Chief Bobby Turner has spent his entire career with the borough police department. (Photo by John T. Ward. Click to enlarge)

By JOHN T. WARD

The son of a Long Branch police officer shot in the line of duty is Shrewsbury’s new police chief.

Bobby Turner says he entered college thinking he’d become a social worker or teacher, and even spent a few years pointing in that direction careerwise.

But his father, Greg, frequently spoke of how much he missed police work, despite having been shot in the shoulder while responding to a call in 1972, an injury that forced him to leave the job, Turner told redbankgreen in an interview in his borough hall office Tuesday.
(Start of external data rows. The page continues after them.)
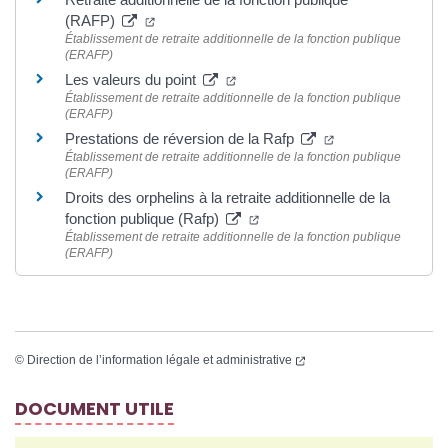
(RAFP)
Établissement de retraite additionnelle de la fonction publique
(ERAFP)
Les valeurs du point
Établissement de retraite additionnelle de la fonction publique
(ERAFP)
Prestations de réversion de la Rafp
Établissement de retraite additionnelle de la fonction publique
(ERAFP)
Droits des orphelins à la retraite additionnelle de la
fonction publique (Rafp)
Établissement de retraite additionnelle de la fonction publique
(ERAFP)
©
Direction de l’information légale et administrative
DOCUMENT UTILE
“He would always tell me how much he loved and missed being a police officer,” Turner said. “And I thought, here’s a guy who pretty much should have been killed doing something, and he misses it so much, it must be a pretty good occupation.”

Turner, then a student at Monmouth University, changed his major to criminal justice. After graduation, he paid his way through the police academy, and was hired as a Shrewsbury patrolman in 1998.

Now 43 years old and the father of three boys, the Ocean Township resident was sworn into his new job in a quiet ceremony Wednesday morning. A formal swearing-in is slated for January 16.

Turner has served as acting chief since the July 1 retirement of Lou Ferraro, who was chief for nearly five years, and Turner’s contract is retroactive to the date of Ferraro’s appointment, said Mayor Don Burden, who called the promotion “such a natural” move.

Turner “was on a promotion track all the way” since his earliest days with the force, Burden said. “He’s a stellar performer, a natural leader who’s well-respected by all the men and women of the department,” he said. “He just seems to pull people together. The residents have tremendous respect for him.”

The 16-officer squad provides security to a quiet bedroom community of 4,100 residents framed by highways and retail activity that sharply boosts the daytime population. Turner said his primary focus is on maintaining police services while keeping a lid on his area of the budget, which accounted for $2 million of the town’s $4.8 million in personnel costs in 2017, according to the budget.

The biggest challenge is “going to be money — saving dollars for the taxpayers without affecting the level of service,” Turner said.

Burden said the expansion of the business base, as well as the widespread opioid epidemic, are also expected to challenge the department in coming months.